Hospitalists actively seek to maximize the effectiveness of care by implementing evidence-based practices and reducing unwarranted variation in care. They improve hospital efficiency by optimizing length of stay and improving patient flow. The group helps to improve the patient and family experience and reduce clinical resource utilization and cost per stay. Hospitals support continuous quality improvement and actively participate in initiatives to measurably improve quality and patient safety.
Scope of activities
To meet the changing needs of the hospital, the group has a plan for evolving the scope of hospitalist clinical activities. The respective roles of hospitalists and physicians in other specialties who treat their patients, including patients that are co-managed, are clearly defined.
Effective practice model
Hospitalists provide care that respects and responds to patient and family preferences and values. They engage in team-based decision-making with members of the clinical care team. They use effective and efficient internal handoff processes for both change of shift and change of responsible provider.
Recruitment and retention
Hospitalist compensation is market-competitive, and the group measures, monitors and fosters its hospitalists' job satisfaction and professional development.
Beyond transitions of care
Wondering where to get started in improving the value of care delivered by hospitalists? The Society of Hospital Medicine has already scoped it out.
In early 2013, SHM joined the Choosing Wisely campaign launched by the ABIM Foundation the previous year in recognition of the fact that many common high-cost medical services do not improve the quality of patient care. Each of dozens of medical societies participating in Choosing Wisely has identified a "Top Five" list of tests and procedures in its specialty that are performed frequently despite questionable evidence of their value.
SHM went one better: It created a Top Five list for pediatric hospital care and adult hospital medicine. Each list was created by an expert panel based on survey responses from more than 8,000 hospitalists. John Bulger, D.O., chief quality officer for the Geisinger Health System, spearheaded the adult medicine panel, and Ricardo Quinonez, M.D., associate professor at Baylor College of Medicine/Texas Children's Hospital, led the pediatric team.

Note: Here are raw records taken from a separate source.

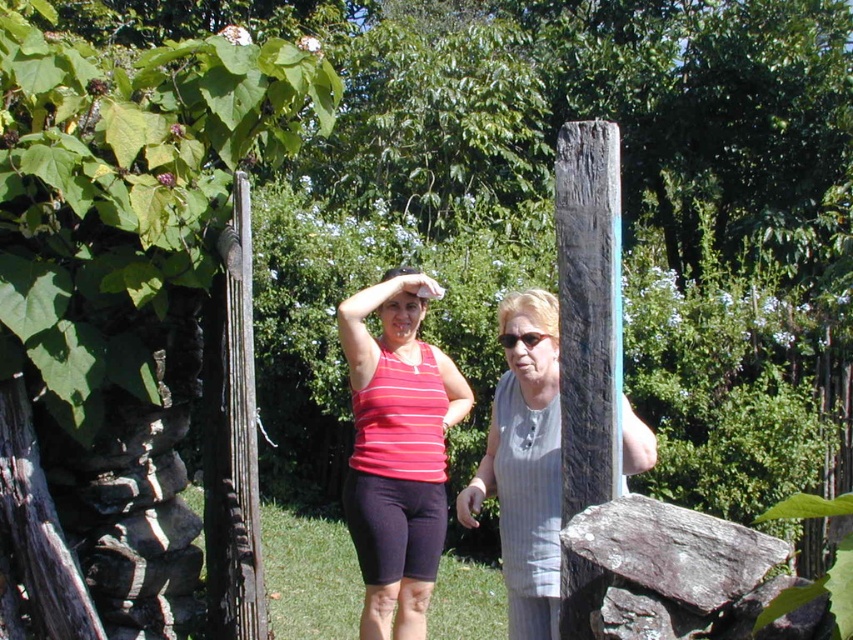 You are a photographer trying to capture a candid shot of the two people in the garden. You notice the weathered wood post at left and the matte black sunglasses at center. Which object is located to the left of the other?

The weathered wood post at left is positioned on the left side of matte black sunglasses at center.

You are designing a sign that needs to fit between the weathered wood post at left and the matte black sunglasses at center. The sign must be narrower than both objects. Can you create a sign that is 10 cm wide?

The weathered wood post at left is wider than the matte black sunglasses at center. Since the sign must be narrower than both, it needs to be less than the width of the sunglasses. If the sunglasses are narrower than 10 cm, then a 10 cm sign would not fit. However, without knowing the exact width of the sunglasses, we cannot confirm. Wait, but according to the Objects Description, the post is wider than the sunglasses. So the maximum allowable width for the sign is the sunglasses width. If the sunglasses at

You are a photographer trying to capture a photo of the weathered wood post at left and the matte black sunglasses at center. Based on their positions, which object is closer to the camera?

The matte black sunglasses at center is closer to the camera because the weathered wood post at left is positioned under it, indicating it is behind the sunglasses.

While the SHM recommendations may seem like a simple to-do list, the reality is that changing medical practice requires a carefully executed approach that involves education, process changes, monitoring, measurement of progress and reinforcement to make sure the new behavior becomes institutionalized.

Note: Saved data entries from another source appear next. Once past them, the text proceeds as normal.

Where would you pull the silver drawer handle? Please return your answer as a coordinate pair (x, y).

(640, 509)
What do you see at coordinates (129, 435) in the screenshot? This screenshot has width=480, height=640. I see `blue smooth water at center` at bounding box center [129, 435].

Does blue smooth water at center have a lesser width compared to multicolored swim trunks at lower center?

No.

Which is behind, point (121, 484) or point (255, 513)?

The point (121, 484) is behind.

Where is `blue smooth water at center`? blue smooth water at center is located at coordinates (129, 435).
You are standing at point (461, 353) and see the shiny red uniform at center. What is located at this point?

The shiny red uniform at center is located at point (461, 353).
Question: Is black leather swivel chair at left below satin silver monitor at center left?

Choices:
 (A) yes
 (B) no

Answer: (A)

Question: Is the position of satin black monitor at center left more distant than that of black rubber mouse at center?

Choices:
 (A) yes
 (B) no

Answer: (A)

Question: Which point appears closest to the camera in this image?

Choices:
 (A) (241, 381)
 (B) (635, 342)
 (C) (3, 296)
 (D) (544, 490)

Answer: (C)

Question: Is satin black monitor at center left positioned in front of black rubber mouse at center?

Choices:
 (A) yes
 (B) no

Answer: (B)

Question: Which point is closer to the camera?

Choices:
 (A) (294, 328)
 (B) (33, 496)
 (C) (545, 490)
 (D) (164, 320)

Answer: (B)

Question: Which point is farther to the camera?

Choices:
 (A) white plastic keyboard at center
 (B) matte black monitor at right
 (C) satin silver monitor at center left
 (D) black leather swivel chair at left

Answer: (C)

In issuing its lists, SHM encouraged hospitalists to develop quality improvement initiatives as a way of adopting the recommendations. To further support its recommendations, SHM plans to publish protocols, order sets, checklists and other tools to help change hospitalist practice.
Adult Hospital Medicine Recommendations
- Do not place — or leave in place — urinary catheters for incontinence or convenience or monitoring of output for noncritically ill patients.

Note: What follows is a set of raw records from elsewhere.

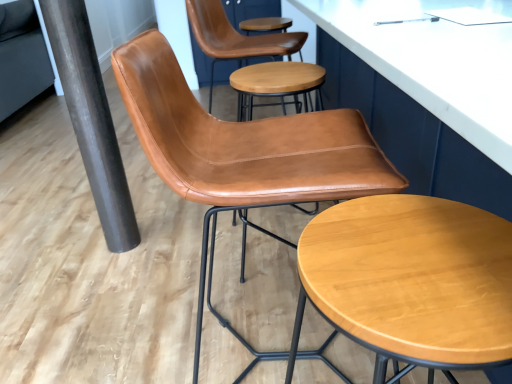 Question: Could you tell me if light brown wood stool at center is turned towards cognac leather chair at center?

Choices:
 (A) yes
 (B) no

Answer: (B)

Question: Does light brown wood stool at center come in front of cognac leather chair at center?

Choices:
 (A) no
 (B) yes

Answer: (B)

Question: Considering the relative sizes of light brown wood stool at center and cognac leather chair at center in the image provided, is light brown wood stool at center taller than cognac leather chair at center?

Choices:
 (A) no
 (B) yes

Answer: (A)

Question: From a real-world perspective, is light brown wood stool at center physically above cognac leather chair at center?

Choices:
 (A) yes
 (B) no

Answer: (B)

Question: Is light brown wood stool at center shorter than cognac leather chair at center?

Choices:
 (A) no
 (B) yes

Answer: (B)

Question: Considering the positions of light brown wood stool at center and cognac leather chair at center in the image, is light brown wood stool at center wider or thinner than cognac leather chair at center?

Choices:
 (A) thin
 (B) wide

Answer: (A)

Question: Is point (322, 292) closer or farther from the camera than point (203, 173)?

Choices:
 (A) closer
 (B) farther

Answer: (A)

Question: Relative to cognac leather chair at center, is light brown wood stool at center in front or behind?

Choices:
 (A) behind
 (B) front

Answer: (B)

Question: Is light brown wood stool at center to the left or to the right of cognac leather chair at center in the image?

Choices:
 (A) left
 (B) right

Answer: (B)

Question: Is point (116, 205) positioned closer to the camera than point (218, 193)?

Choices:
 (A) closer
 (B) farther

Answer: (B)

Question: In the image, is black metallic pole at lower left on the left side or the right side of cognac leather chair at center?

Choices:
 (A) right
 (B) left

Answer: (B)

Question: Is black metallic pole at lower left inside the boundaries of cognac leather chair at center, or outside?

Choices:
 (A) outside
 (B) inside

Answer: (A)

Question: From the image's perspective, is black metallic pole at lower left above or below cognac leather chair at center?

Choices:
 (A) above
 (B) below

Answer: (A)

Question: Looking at the image, does light brown wood stool at center seem bigger or smaller compared to black metallic pole at lower left?

Choices:
 (A) big
 (B) small

Answer: (A)

Question: Is point (359, 276) positioned closer to the camera than point (68, 94)?

Choices:
 (A) farther
 (B) closer

Answer: (B) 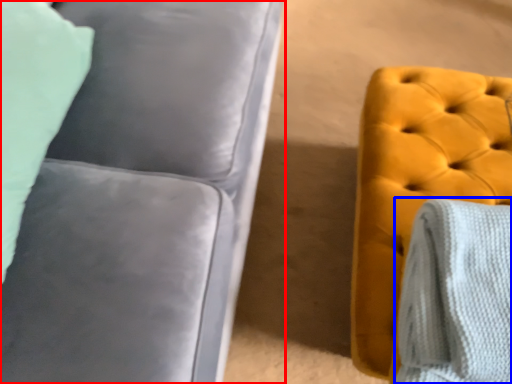 Question: Which point is closer to the camera, studio couch (highlighted by a red box) or blanket (highlighted by a blue box)?

Choices:
 (A) studio couch
 (B) blanket

Answer: (A)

- Do not prescribe medications for stress ulcer prophylaxis to medical inpatients unless they are at high risk for gastrointestinal complications.
- Avoid transfusions of red blood cells for arbitrary hemoglobin or hematocrit thresholds and in the absence of symptoms of active coronary disease, heart failure or stroke.
- Do not order continuous telemetry monitoring outside of the intensive care unit without using a protocol that governs continuation.
- Do not perform repetitive complete blood count and chemistry testing in the face of clinical and lab stability.
Pediatric Hospital Medicine Recommendations
- Do not order chest radiographs in children with uncomplicated asthma or bronchiolitis.
- Do not routinely use bronchodilators in children with bronchiolitis.
- Do not use systemic corticosteroids in children younger than 2 years with an uncomplicated lower respiratory tract infection.
- Do not routinely treat gastroesophageal reflux in infants with acid-suppression therapy.
- Do not use continuous pulse oximetry routinely in children with acute respiratory illness unless they are on supplemental oxygen.